In the upper portion of the joint, the sacrum and the ilium are not in contact but rather connected with powerful posterior, inter-osseous, and anterior ligaments. The anterior and the lower half of the joint is a typical synovial joint with hyaline cartilage on the joint surfaces. The SI joint is an axial joint with an approximate surface of 17.5 square cm. The joint surface is smooth in juveniles and becomes irregular over time. Motion (primarily rotation) decreases with aging, and increased motion is associated with pregnancy.
The sacroiliac (SI) joint is stabilized by a network of ligaments and muscles, which also limit motion in all planes of movement. The normal SI joint has a small amount of normal motion of approximately 2-4 mm of movement in any direction. The sacroiliac ligaments in women are less stiff than men’s, allowing the mobility necessary for childbirth.
Video - SI Joint Anatomy, Biomechanics & Prevalence
Sacroiliac (SI) Joint Pathology
Mechanical strain and injury to the SI joint are produced by either a combination of vertical compression and rapid rotation (i.e. carrying a heavy object and twisting), or by falls on the backside. Injuries of this type can produce ligamentous laxity and allow painful abnormal motion. Instability can also arise from lumbar spine surgery in which a large portion of the ilio-lumbar ligament is injured.
SI joint pain can also be caused by leg length discrepancy, gait abnormalities, prolonged, vigorous exercise, trauma, traumatic birth, and long scoliosis fusions to the sacrum. Painful sacroiliac joint arthritis can also arise from autoimmune disorders, such as ankylosing spondylitis, juvenile rheumatoid arthritis, Reiter’s Syndrome, psoriatic arthritis, and infections including staphylococcus, gonorrhea and TB.

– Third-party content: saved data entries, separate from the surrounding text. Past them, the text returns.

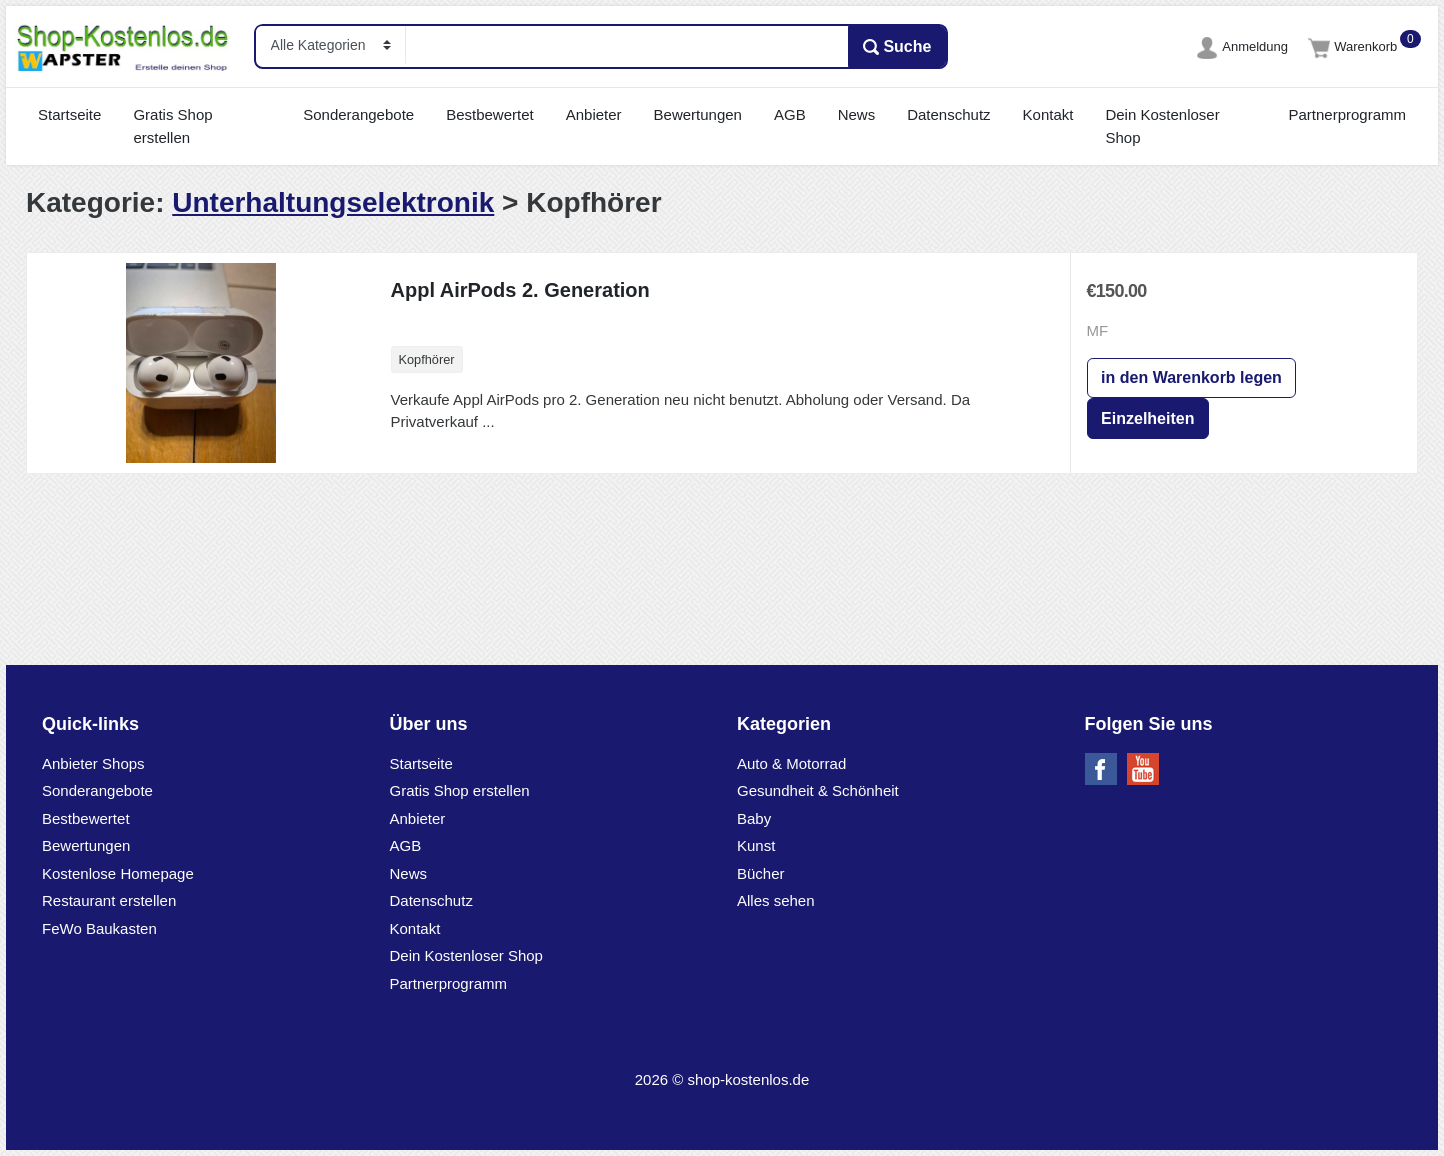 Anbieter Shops (93, 763)
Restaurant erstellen (109, 900)
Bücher (761, 873)
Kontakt (1048, 114)
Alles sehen (776, 900)
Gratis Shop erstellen (172, 126)
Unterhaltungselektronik (333, 202)
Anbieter (594, 114)
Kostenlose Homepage (118, 873)
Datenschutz (948, 114)
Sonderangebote (358, 114)
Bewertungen (698, 114)
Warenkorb (1354, 46)
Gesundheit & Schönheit (818, 790)
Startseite (69, 114)
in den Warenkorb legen (1191, 377)
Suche (897, 47)
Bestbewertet (490, 114)
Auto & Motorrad (791, 763)
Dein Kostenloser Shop (1162, 126)
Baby (754, 818)
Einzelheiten (1147, 418)
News (857, 114)
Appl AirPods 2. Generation (520, 290)
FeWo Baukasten (99, 928)
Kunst (756, 845)
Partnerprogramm (1347, 114)
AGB (790, 114) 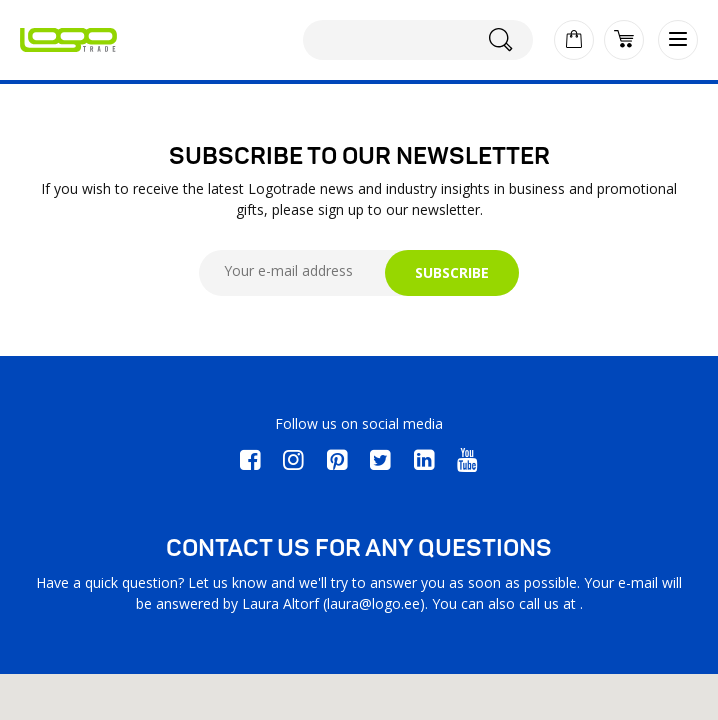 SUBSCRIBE (452, 272)
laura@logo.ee (373, 603) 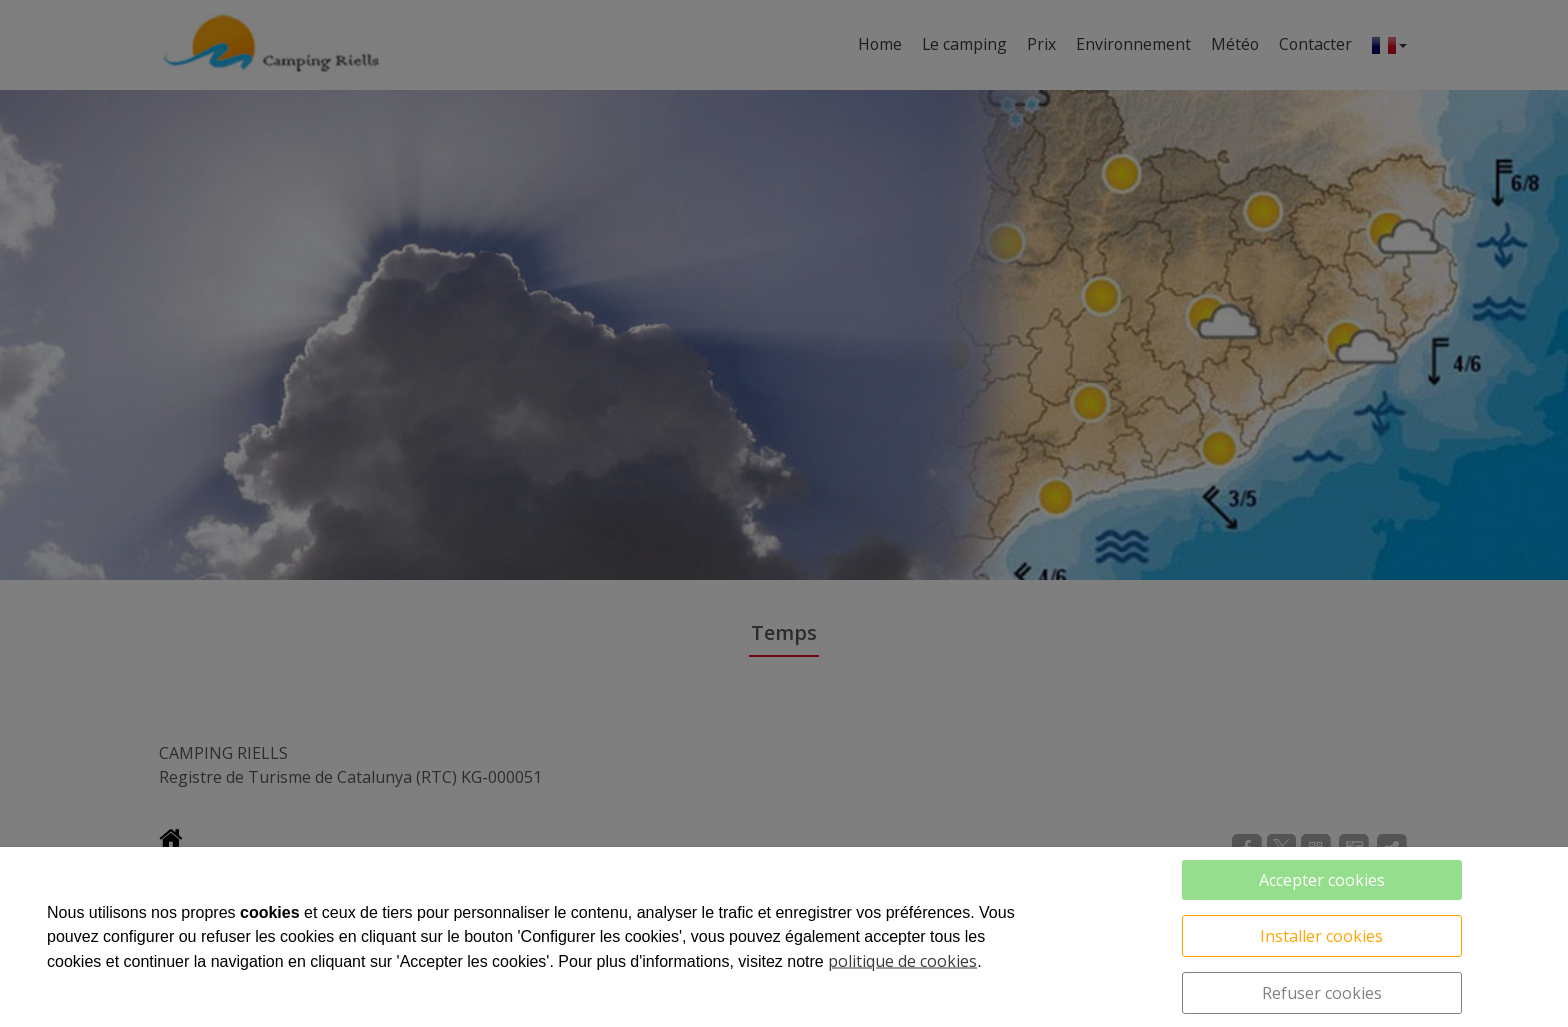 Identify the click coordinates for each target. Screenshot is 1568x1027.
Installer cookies (1321, 936)
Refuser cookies (1322, 993)
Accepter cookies (1322, 880)
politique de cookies (902, 961) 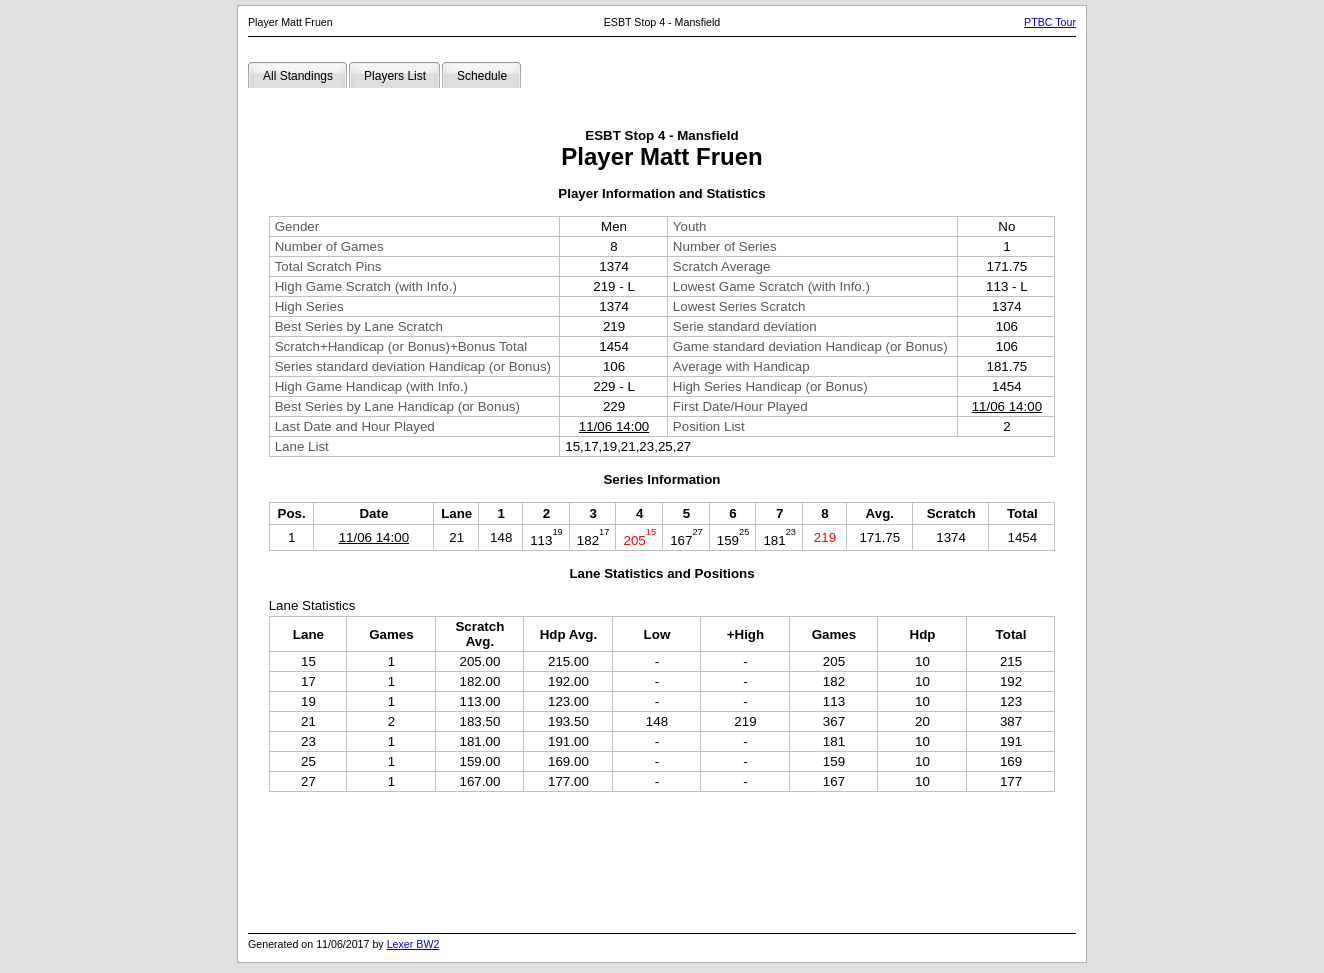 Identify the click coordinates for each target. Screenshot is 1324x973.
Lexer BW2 (413, 944)
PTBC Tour (1050, 22)
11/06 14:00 (1007, 406) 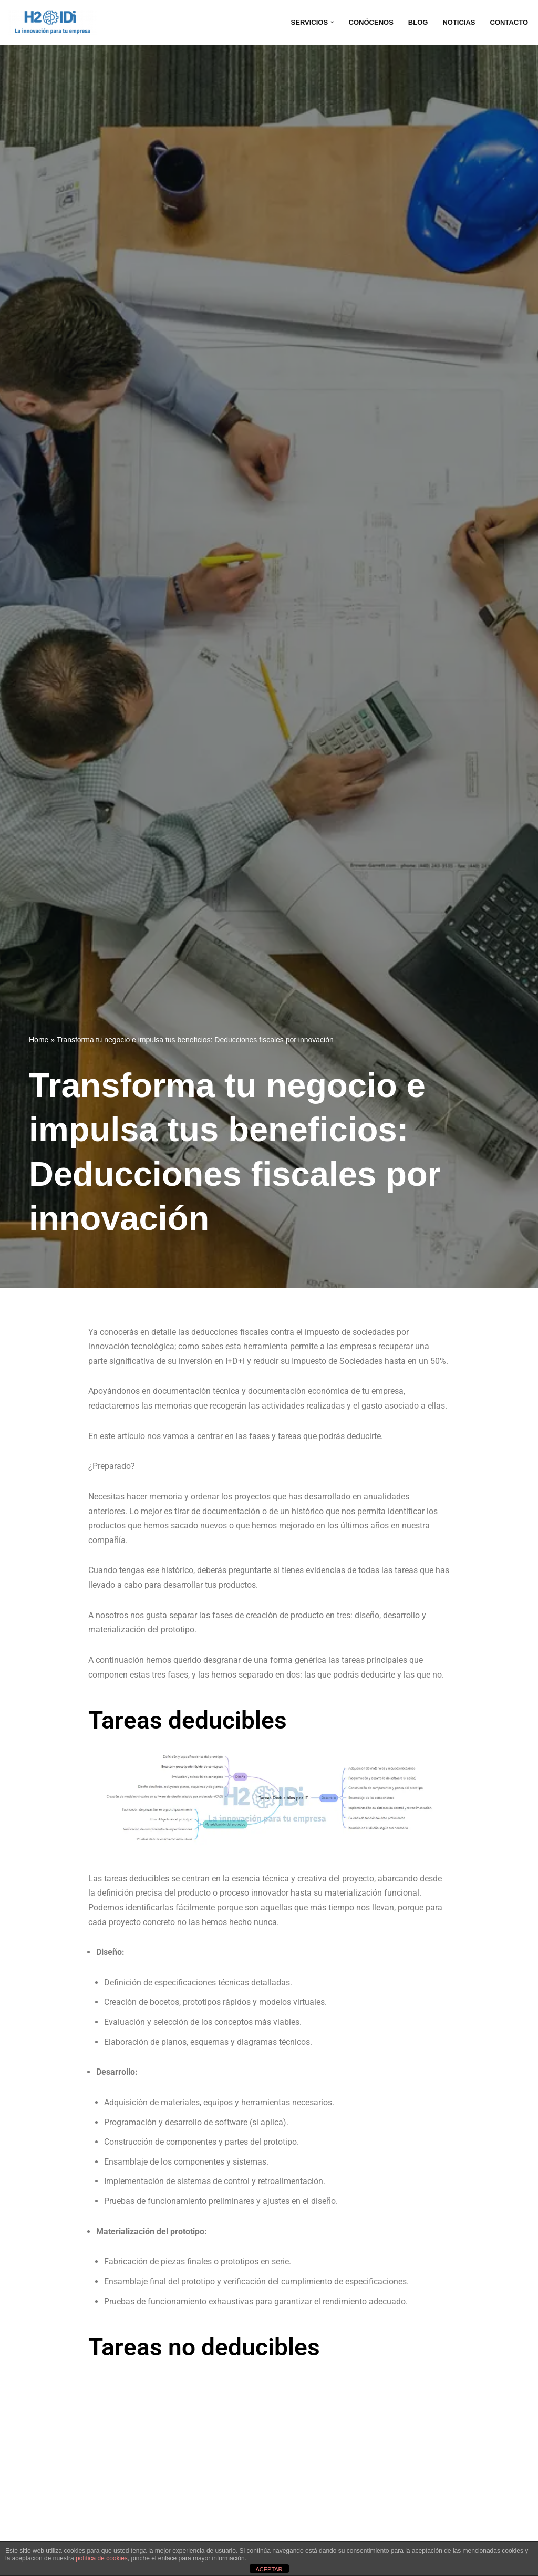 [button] (326, 22)
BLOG (414, 22)
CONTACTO (508, 22)
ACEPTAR (268, 2569)
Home (38, 1040)
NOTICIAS (456, 22)
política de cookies (102, 2558)
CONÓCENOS (366, 22) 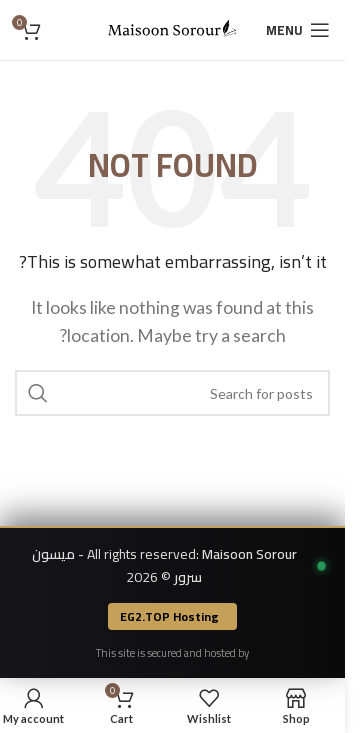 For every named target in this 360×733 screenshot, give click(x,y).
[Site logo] (173, 27)
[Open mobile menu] (298, 30)
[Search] (172, 393)
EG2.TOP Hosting (169, 616) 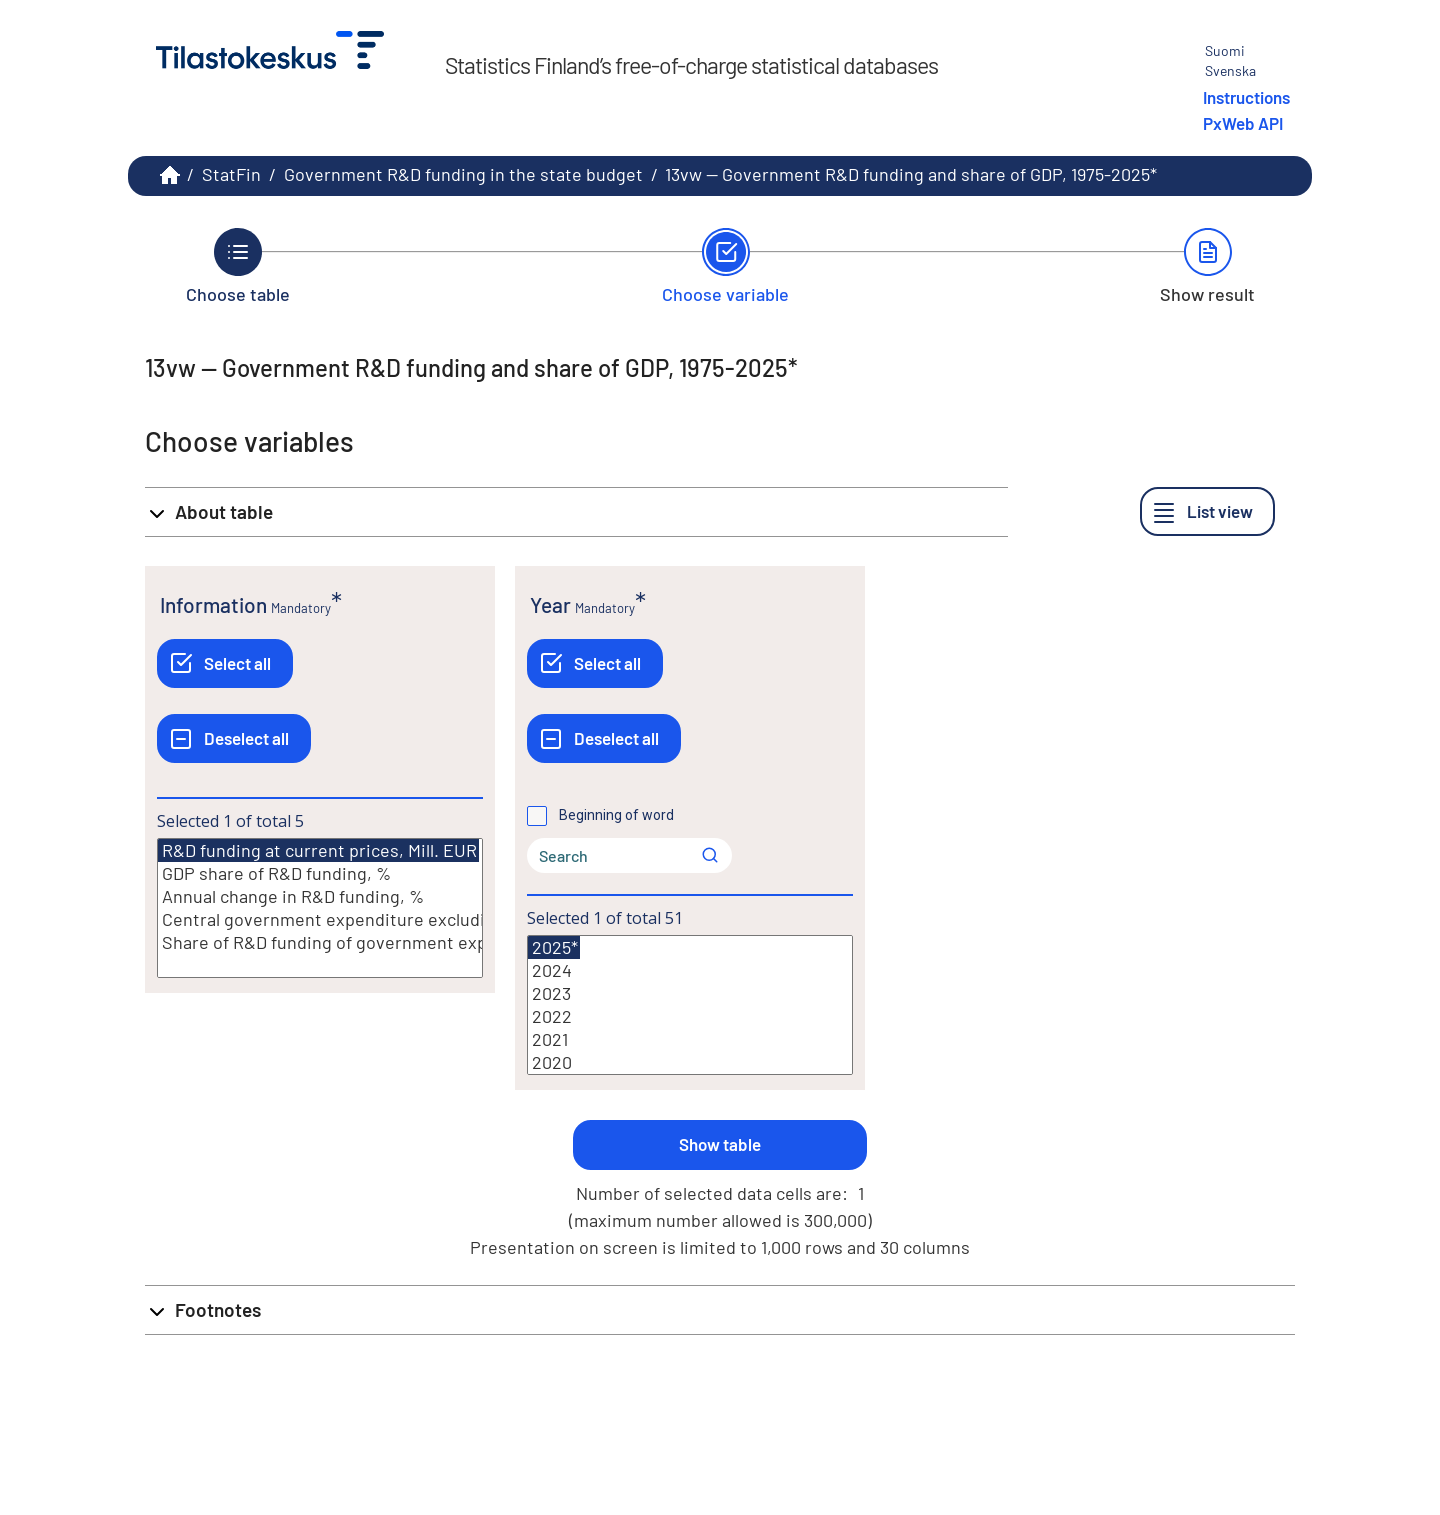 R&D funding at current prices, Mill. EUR (318, 850)
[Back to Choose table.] (238, 266)
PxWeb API (1243, 123)
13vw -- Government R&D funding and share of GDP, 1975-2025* (911, 174)
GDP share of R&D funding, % (320, 873)
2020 (690, 1062)
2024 (690, 970)
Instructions (1246, 97)
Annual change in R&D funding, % (320, 896)
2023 (690, 993)
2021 (690, 1039)
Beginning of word (616, 815)
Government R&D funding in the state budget (463, 174)
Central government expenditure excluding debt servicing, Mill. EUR (320, 919)
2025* (554, 947)
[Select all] (225, 663)
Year (550, 604)
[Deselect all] (234, 738)
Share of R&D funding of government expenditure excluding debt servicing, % (320, 942)
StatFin (231, 174)
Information (213, 604)
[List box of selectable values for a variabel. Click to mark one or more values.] (320, 908)
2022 (690, 1016)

1. Vleeming, A, M D Schuenke, A T Masi, J E Carreiro, L Danneels, and F H Willard. 2012. “The Sacroiliac Joint: An Overview of Its Anatomy, Function and Potential Clinical Implications.” Journal of Anatomy 221 (6): 537–67.
2. Forst, Stacy L, Michael T Wheeler, Joseph D Fortin, and Joel A Vilensky. 2006. “The Sacroiliac Joint: Anatomy, Physiology and Clinical Significance.” Pain Physician 9 (1): 61–67.
3. Egund, N, T H Olsson, H Schmid, and G Selvik. 1978. “Movements in the Sacroiliac Joints Demonstrated with Roentgen Stereophotogrammetry.” Acta Radiologica: Diagnosis 19 (5): 833–46.
4. Egund, Niels, and Anne Grethe Jurik. 2014. “Anatomy and Histology of the Sacroiliac Joints.” Seminars in Musculoskeletal Radiology 18 (3): 332–40.